Timur Bekmambetov yönetmenliği ve Tim Burton'un yapımcılığıyla ortaya çıkan Abraham Lincoln: Vampire Hunter'un senaryosu ise aynı isimli romanında yazarı olan Seth Grahame-Smith'e ait.
Annesinin tuhaf bir şekilde ölümüne şahitlik eden Abrah
am. İşin arka planlanında vampirlerin olduğunun ortaya çıkmasıyla Abraham intikam güdüsüyle yanıp tutuşur. Henry Sturges ile tanışması ise bu işi nası yapacağını öğrenmesini sağlar. Bir süre vampir avlayan Abraham daha sonra siyasete girerek Amerikan iç savaşındaki yerini alır. Özetiyle bile bir hayli kopuk bir konusunun olduğu düşünülebilir keza film ilerleken de sık sık zaman atlaması yapıyor. Bu durum ister istemez karakterlerin gelişimine de zarar veriyor. Abraham'ı vampirlere balta sallarken görüp diğer sahnede siyaset yaparken görebiliyorsunuz.

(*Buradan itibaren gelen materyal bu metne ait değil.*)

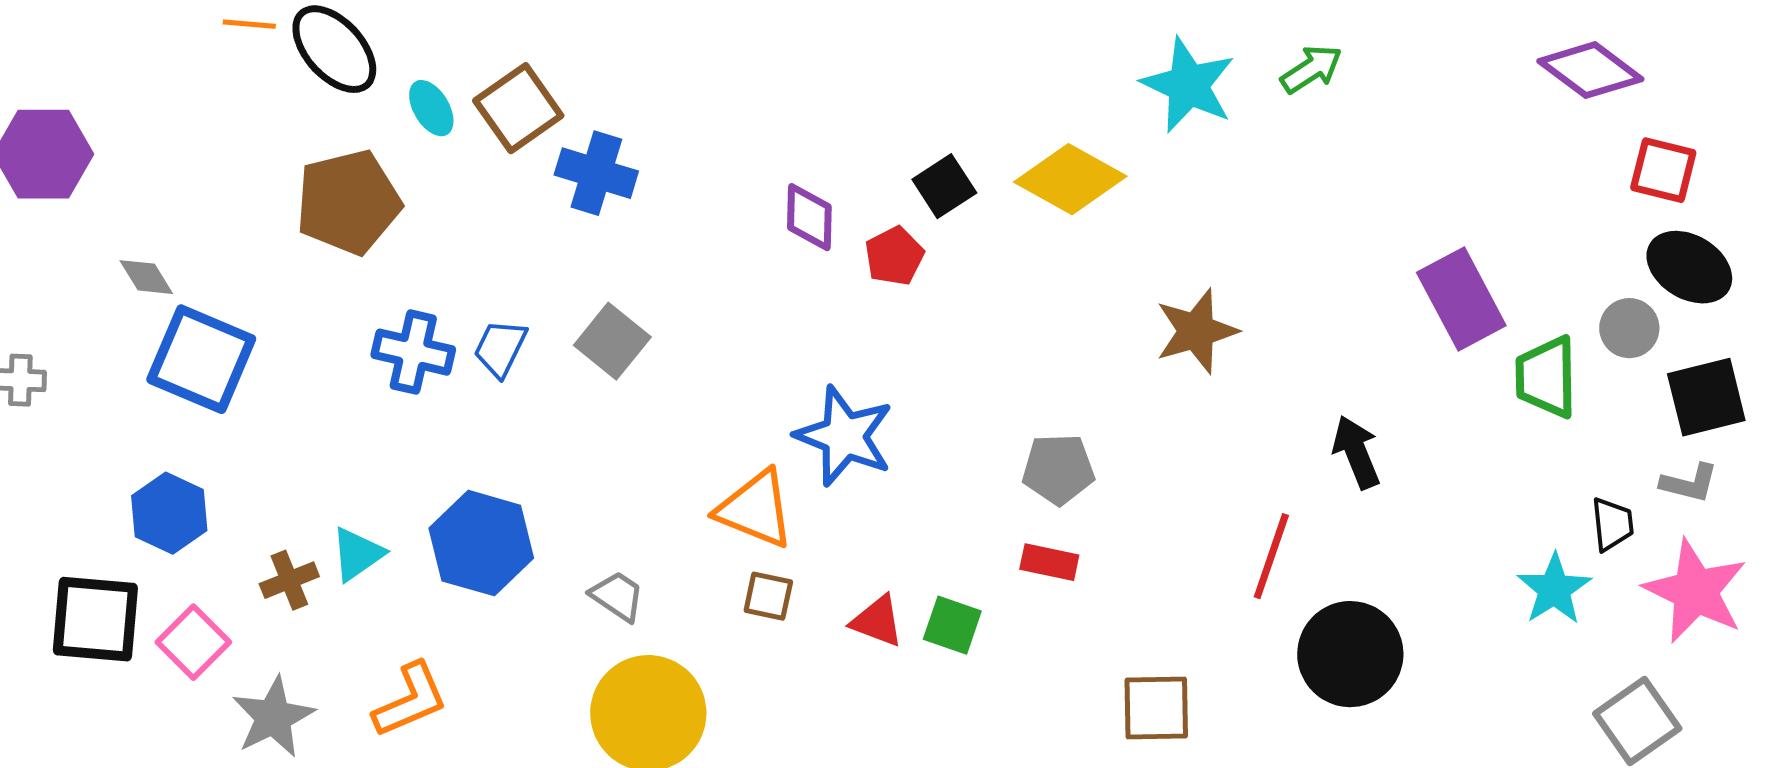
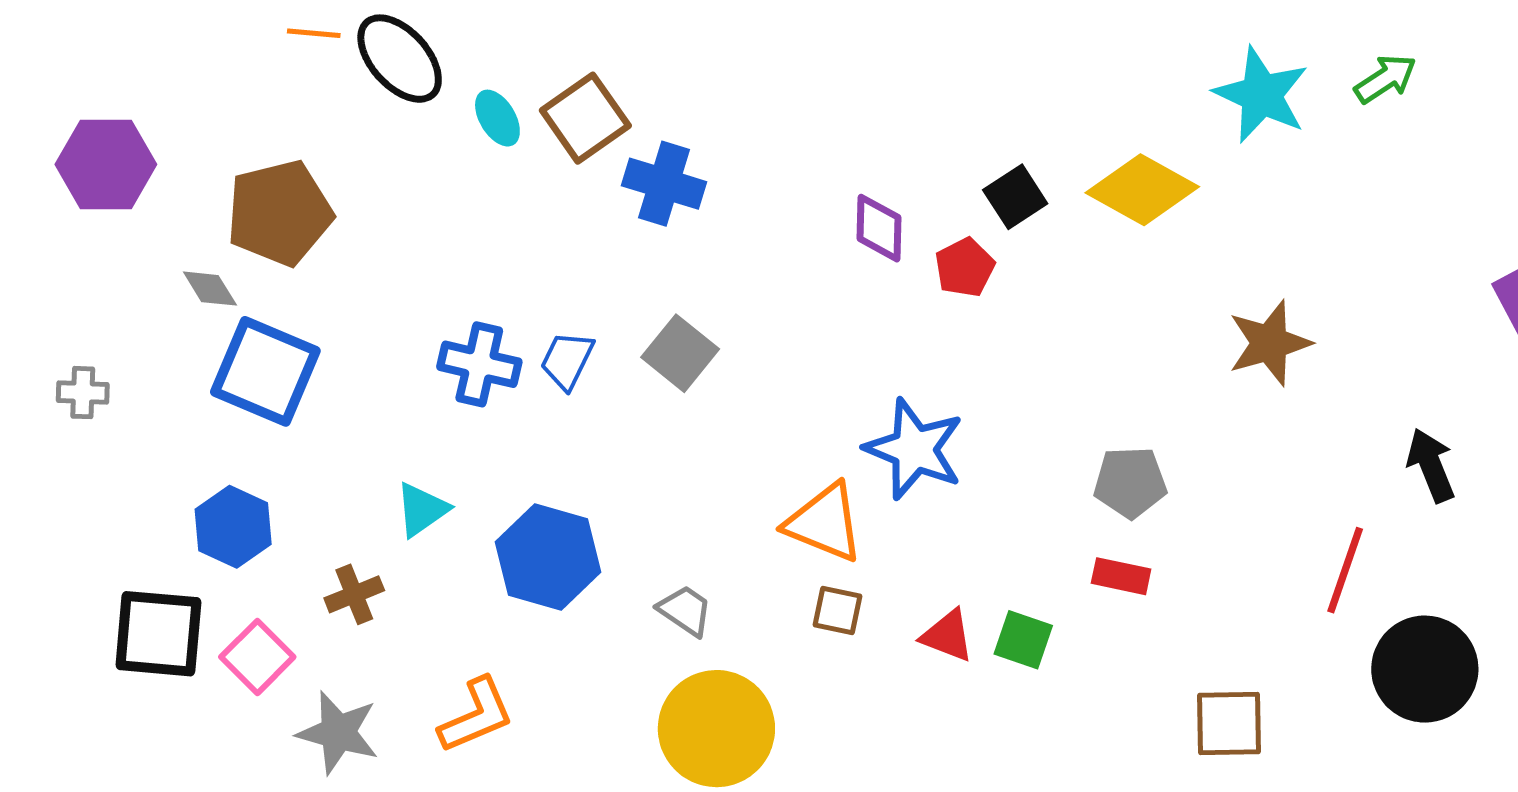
brown pentagon: (348, 202) -> (280, 213), moved
cyan triangle: (357, 554) -> (422, 510), moved
gray star: (273, 717) -> (338, 733), turned -30

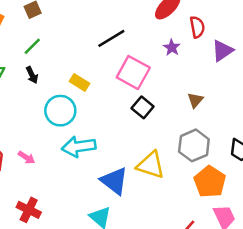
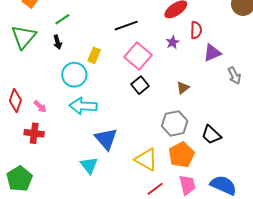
yellow rectangle: (80, 82) -> (94, 55), turned 70
yellow triangle: (151, 165) -> (146, 159), moved
red cross: (29, 210) -> (34, 133), moved, turned -30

Yönetmen Timur Bekmambetov'un yarattığı evren siyasi açıdan sorunlu keza Kuzey-güney iç savaşını kölelik karşıtları ve vampir yandaşları olarak ayırarak yanlı ve milliyetçi bir okuma yolu seçiyor. Siyasi olarak yanlış olan film görsel olarak tatmin edici sonuçlar verebiliyor. Özellikle atlar arasındaki sahne ve tren sahnesi oldukça etkileyici çekilmiş. Fakat vampirler klasik görüntülerinden ziyade "30 Days of Night" konseptinden izler taşıyor. Hazır vampir mitine bulaşılmışken iktidarı kan emici bir tasvirle sunmak hem daha güzel bir gönderme olur hem de siyasi açıdan daha ahlaki bir yaklaşım olabilirdi.

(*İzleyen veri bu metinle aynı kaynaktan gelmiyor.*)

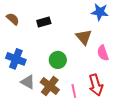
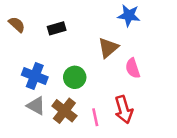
brown triangle: (84, 37) -> (108, 48), turned 30
blue cross: (16, 59) -> (35, 76), moved

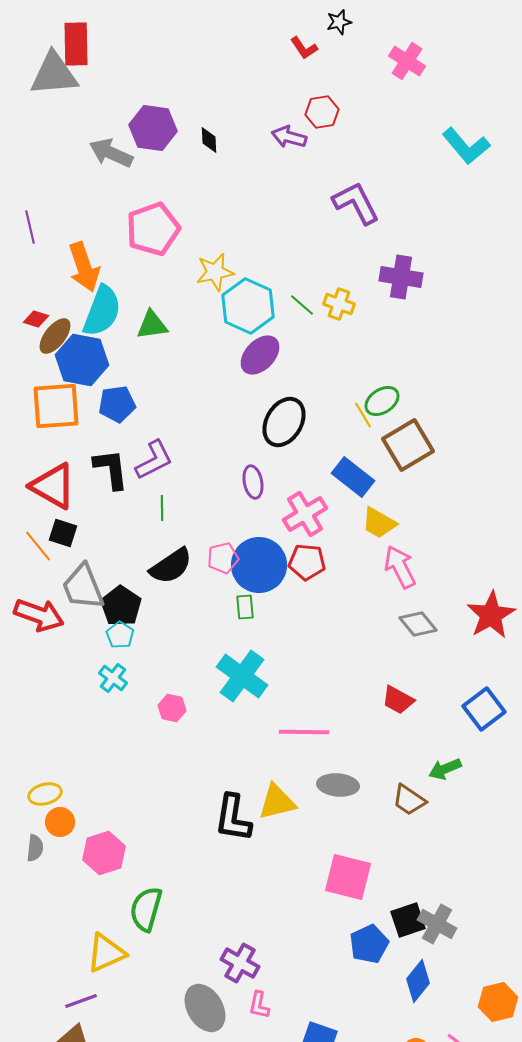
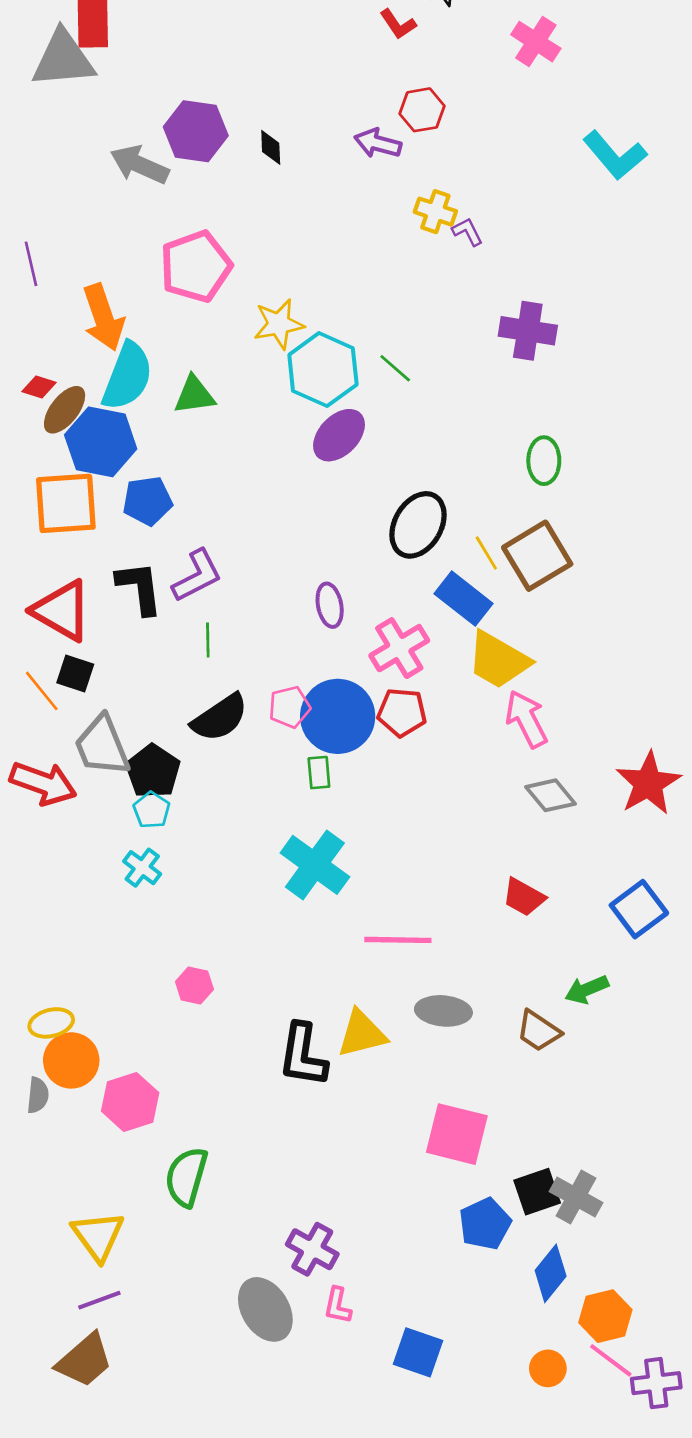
purple L-shape: (356, 203) -> (468, 232), size x0.5
yellow cross: (339, 304) -> (435, 212), moved
green ellipse: (382, 401) -> (544, 461), moved, turned -56
yellow line: (363, 415) -> (486, 553), moved
black ellipse: (284, 422) -> (418, 525), moved
yellow trapezoid: (379, 523) -> (498, 660), size x1.4
pink hexagon: (172, 708) -> (194, 985), moved
orange circle: (60, 822) -> (71, 1060), size x1.4
yellow triangle: (106, 953) -> (98, 1236), moved, turned -42
orange hexagon: (498, 1002) -> (605, 1316), moved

Son olarak filmin yapımcısı Tim Burton; son iki filmi ile sorunlu filmlere imza atmıştı yönetmen Alice'i dış pazara açılan bir kapitalist olarak tasvir etmiş Dark Shadows'da eski ve yeni kapitalizm'i kıyaslayıp yine kapitalizm'e çıkan bir filme imza atmıştı. Abraham Lincoln: Vampire Hunter'da ise sığ bir Amerikan milliyetçiliğinin ve siyasi olarak yanlı ve yanlış bir yapımın yapımcılığına imza atıyor. Tim Burton'un sanırım sinemaya bir süre ara vermesi gerekiyor.